Offre encore disparate
Si l’engouement du corps médical semble aujourd’hui bien présent, en raison des données scientifiques toujours plus nombreuses prouvant l’efficacité de certaines médecines complémentaires dans des indications données, force est de constater que l’offre dispensée dans les hôpitaux est encore extrêmement disparate. «Que ce soit au CHUV ou dans les autres hôpitaux romands, nous avons pu observer que l’utilisation des médecines complémentaires est encore grandement dépendante de la bonne volonté des personnes ayant validé ces techniques ou qui les pratiquent, décrit Pierre-Yves Rodondi. Par exemple, quand le chef de service change ou que le thérapeute part à la retraite, la thérapie, même si elle a démontré son efficacité, peut tout à fait disparaître, alors qu’il faudrait parvenir à prodiguer ce type de soins aux patients en continu.»
C’est justement pour assurer une homogénéité dans l’offre clinique qu’un postulat a été déposé, en février dernier, par Christa Calpini, députée PLR au Grand Conseil vaudois.
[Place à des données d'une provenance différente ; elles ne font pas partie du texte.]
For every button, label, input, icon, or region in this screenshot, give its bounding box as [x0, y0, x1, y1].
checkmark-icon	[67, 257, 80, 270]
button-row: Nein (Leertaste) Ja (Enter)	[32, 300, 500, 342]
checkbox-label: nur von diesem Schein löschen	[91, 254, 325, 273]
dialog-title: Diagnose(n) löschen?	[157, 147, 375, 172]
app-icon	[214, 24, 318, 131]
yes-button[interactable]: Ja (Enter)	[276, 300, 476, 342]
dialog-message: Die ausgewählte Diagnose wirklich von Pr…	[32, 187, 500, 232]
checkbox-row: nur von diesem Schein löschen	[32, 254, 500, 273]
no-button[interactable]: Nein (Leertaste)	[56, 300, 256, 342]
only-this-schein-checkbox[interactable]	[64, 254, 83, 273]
Accepté à la grande majorité, celui-ci demande notamment l’équité d’accès aux médecines complémentaires pour les patients du CHUV. Pour ce faire, le texte vise la mise en fonction, d’ici à fin 2016-début 2017, d’un centre de médecine complémentaire en mesure de proposer des soins aux patients, quel que soit le service dans lequel ils se trouvent.
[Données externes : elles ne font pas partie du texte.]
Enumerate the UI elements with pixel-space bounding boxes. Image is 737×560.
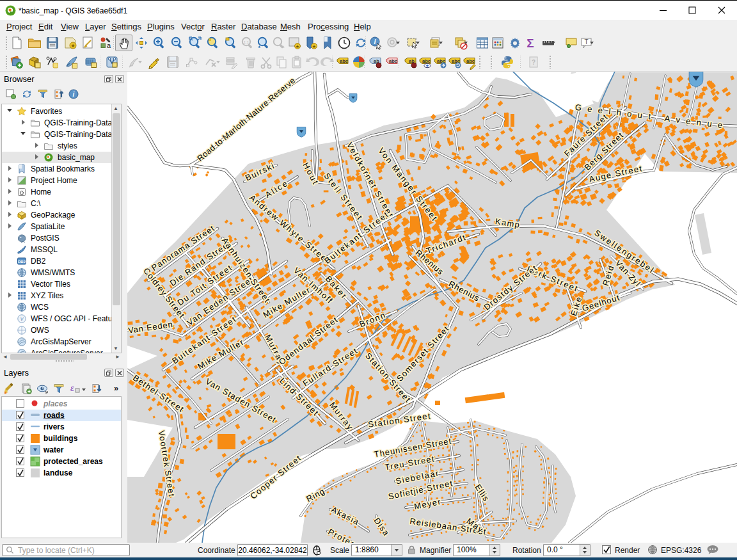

«Nous manquons d’un réel projet clinique permettant d’assurer une continuité des soins, défend Christa Calpini. L’idéal serait par exemple de pouvoir avoir une unité mobile se déplaçant au chevet du malade. Si l’on observe ce que font certains établissements en Suisse alémanique, comme les hôpitaux universitaires de Berne ou de Zurich, dont les instituts de médecine complémentaire proposent des soins aux patients depuis le milieu des années 1990, ou encore le Centre de médecine intégrative de l’Hôpital cantonal de Saint-Gall mis en place en 2009, on constate que, par comparaison, l’offre dans les hôpitaux publics de Suisse romande est encore trop faible.»